02.08.2016 | Haushalt

Verschuldung von Bund und Ländern geht zurück

Bund und Länder konnten Verschuldung senken
Bild: Haufe Online Redaktion

Die öffentlichen Schulden sind im vergangenen Jahr leicht gesunken. Dabei gibt es aber erhebliche Unterschiede zwischen dem Bund, den einzelnen Ländern und den Kommunen. Der Bund hat zeitweise sogar beim Schuldenmachen Gewinn erzielt.

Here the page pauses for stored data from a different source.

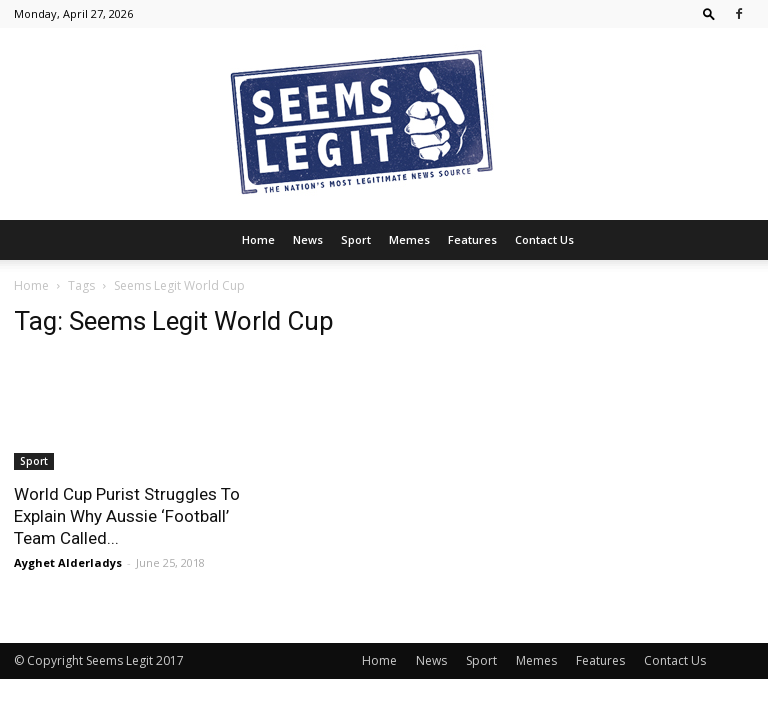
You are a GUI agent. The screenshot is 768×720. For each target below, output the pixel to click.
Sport (356, 239)
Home (258, 239)
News (308, 239)
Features (472, 239)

Die gute Konjunktur und hohe Steuereinnahmen haben die öffentlichen Schulden in Deutschland im vergangenen Jahr leicht gedrückt. Bund, Länder, Gemeinden und Sozialversicherung standen Ende 2015 mit 2,022 Billionen Euro in der Kreide. Das war ein Prozent (21,4 Milliarden Euro) weniger als ein Jahr zuvor, wie das Statistische Bundesamt am Montag in Wiesbaden mitteilte. Der Bund verdiente 2016 mit der Ausgabe von Staatsanleihen zeitweise sogar Geld, musste im ersten Halbjahr aber insgesamt weiter Zinsen zahlen.

Im März, Mai und Juni kamen durch die besondere Lage bei den Anleihen in der Summe 1,5 Milliarden Euro herein, wie aus dem Monatsbericht des Bundesfinanzministeriums für Juli hervorgeht. Im Januar, Februar und April war dies jedoch nicht der Fall, so dass im ersten Halbjahr insgesamt Zinszahlungen von 7,5 Milliarden Euro verzeichnet wurden.

Eine Sprecherin betonte in Berlin, die weitere Entwicklung sei abzuwarten. Hintergrund ist unter anderem der Effekt, dass Anleihen mit einem Aufschlag («Agio») auf ihren eigentlichen Nennwert an Geldgeber verkauft werden können. Über das Thema berichtete zuerst die «Bild»-Zeitung (Montag).

Rückgang der Schulden bei Bund und Ländern, Zunahme bei den Kommunen

Bis Ende vergangenen Jahres verringerten sich die Schulden beim Bund um 1,9 Prozent (24,9 Milliarden) auf 1,265 Billionen Euro. Die Länder waren Ende 2015 mit 612,9 Milliarden Euro verschuldet - ein minimaler Rückgang von 0,2 Prozent. Die Verbindlichkeiten der Gemeinden und Gemeindeverbände stiegen dagegen um 3,4 Prozent auf 144,2 Milliarden Euro. Bei der Sozialversicherung gingen die Schulden um 12,9 Prozent auf 489 Millionen Euro zurück.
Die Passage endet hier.